— Directions for this task —
Everything in the data except the pictures belongs in your answer, copied exactly.
========
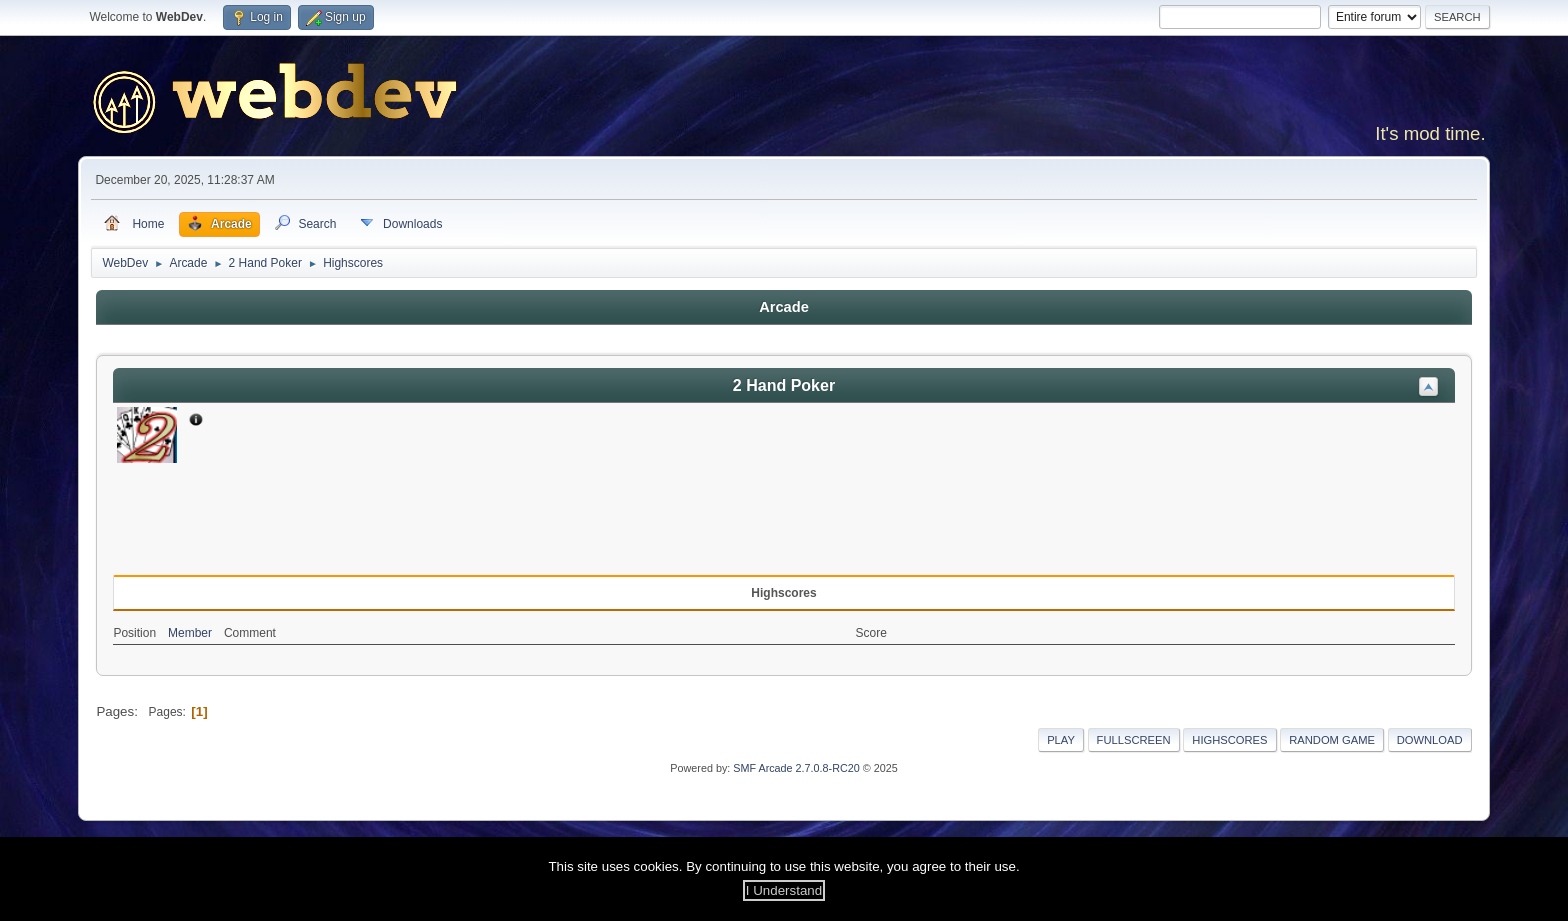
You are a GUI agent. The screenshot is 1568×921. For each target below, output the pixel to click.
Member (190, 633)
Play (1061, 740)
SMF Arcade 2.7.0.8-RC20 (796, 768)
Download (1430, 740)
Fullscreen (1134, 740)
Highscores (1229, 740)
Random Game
========
— Written answer —
You are a GUI agent. The screenshot is 1568×921. For each target below, output the pixel to click.
Member (190, 633)
Play (1061, 740)
SMF Arcade 2.7.0.8-RC20 (796, 768)
Download (1430, 740)
Fullscreen (1134, 740)
Highscores (1229, 740)
Random Game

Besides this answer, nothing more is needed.